Skip to content

Unexpected higher latencies during rolling upgrade #8189

@helenapoleri

Description

@helenapoleri

Describe the bug
We have a setup with 3 Kafka nodes. We have a system A producing records to Kafka, which are consumed by a system B. System B does some processing and produces response records to be consumed by system A.

We are experiencing unexpected higher latencies end-to-end latencies when using Strimzi and performing a rolling upgrade.
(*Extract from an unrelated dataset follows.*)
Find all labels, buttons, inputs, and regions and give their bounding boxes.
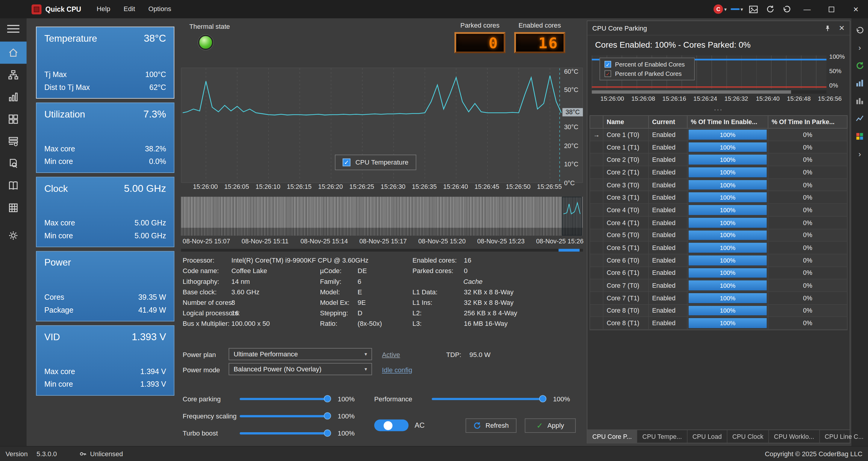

We are using the default configurations.

End-to-end latency (measured at system A):
kafka-latency-rolling-edited

We have tried doing a manual restart of the Kafka pods (by killing the Kafka process PID (with a SIGTERM) for each pod and waiting for the latencies to stabilize) and we are not seeing the same behaviour.

End-to-end latency (measured at system A:

latency-kafka-manual-edited

While it might be expected that during a rolling upgrade we see a spike in latencies, we were not expecting to see such a big difference between the manual restarts and the rolling upgrade.

To Reproduce
We are reproducing by just triggering a rolling upgrade (with no changes).

Expected behavior
We are expecting at least to have similar latencies to when we perform the restarts manually, but we also don't know whether this is expected behaviour using Kafka.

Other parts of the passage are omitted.